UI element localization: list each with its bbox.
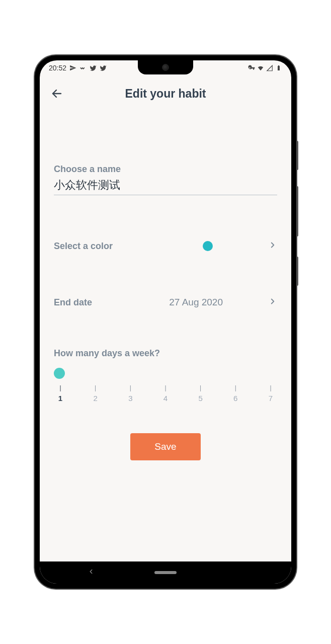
tick-3: |3 [128, 385, 133, 403]
status-time: 20:52 [49, 64, 66, 72]
send-icon [69, 64, 76, 71]
days-label: How many days a week? [54, 348, 277, 359]
tick-4: |4 [163, 385, 168, 403]
habit-name-input[interactable] [54, 175, 277, 195]
tick-6: |6 [233, 385, 238, 403]
bird-icon [100, 64, 107, 71]
side-button [296, 141, 298, 170]
bird-icon [90, 64, 97, 71]
selected-color-dot [203, 241, 213, 251]
status-right [248, 64, 282, 71]
end-date-label: End date [54, 297, 92, 308]
back-button[interactable] [48, 85, 66, 103]
slider-ticks: |1 |2 |3 |4 |5 |6 |7 [58, 385, 273, 403]
color-row[interactable]: Select a color [54, 240, 277, 252]
side-button [296, 257, 298, 286]
notch [138, 60, 193, 74]
tick-2: |2 [93, 385, 98, 403]
signal-empty-icon [266, 64, 273, 71]
side-button [296, 186, 298, 236]
arrow-left-icon [51, 88, 63, 100]
color-label: Select a color [54, 241, 113, 252]
wifi-icon [257, 64, 264, 71]
app-header: Edit your habit [40, 75, 291, 109]
badge-icon [79, 64, 87, 71]
end-date-right: 27 Aug 2020 [169, 297, 277, 308]
save-button[interactable]: Save [130, 433, 200, 460]
chevron-right-icon [268, 240, 277, 252]
end-date-row[interactable]: End date 27 Aug 2020 [54, 297, 277, 308]
tick-1: |1 [58, 385, 63, 403]
color-row-right [203, 240, 277, 252]
chevron-right-icon [268, 297, 277, 308]
battery-icon [275, 64, 282, 71]
days-slider[interactable]: |1 |2 |3 |4 |5 |6 |7 [54, 368, 277, 403]
page-title: Edit your habit [40, 87, 291, 101]
phone-screen: 20:52 [40, 60, 291, 584]
name-label: Choose a name [54, 164, 277, 175]
form-content: Choose a name Select a color End date 27… [40, 109, 291, 561]
nav-back-icon[interactable] [88, 568, 95, 577]
front-camera [162, 64, 169, 71]
vpn-key-icon [248, 64, 255, 71]
slider-thumb[interactable] [54, 368, 65, 379]
tick-7: |7 [268, 385, 273, 403]
nav-home-pill[interactable] [154, 571, 177, 574]
end-date-value: 27 Aug 2020 [169, 297, 223, 308]
tick-5: |5 [198, 385, 203, 403]
phone-frame: 20:52 [35, 55, 296, 589]
name-field-block: Choose a name [54, 164, 277, 195]
android-nav-bar [40, 561, 291, 584]
days-block: How many days a week? |1 |2 |3 |4 |5 |6 … [54, 348, 277, 403]
status-left: 20:52 [49, 64, 107, 72]
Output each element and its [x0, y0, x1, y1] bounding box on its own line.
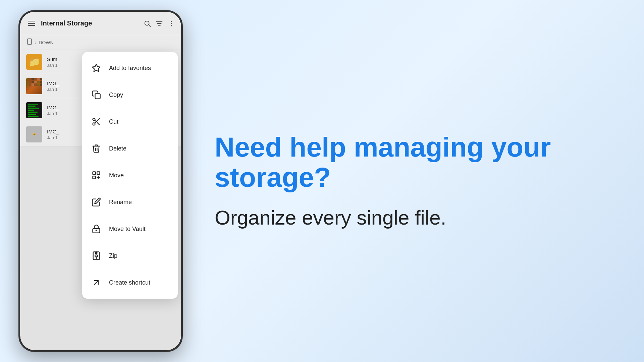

- Exercise objective -
Return every line above in which the string "Choose" occurs.

- Answer to this task -
name-label: Choose a name [54, 164, 277, 175]
form-content: Choose a name Select a color End date 27… [40, 109, 291, 561]
name-field-block: Choose a name [54, 164, 277, 195]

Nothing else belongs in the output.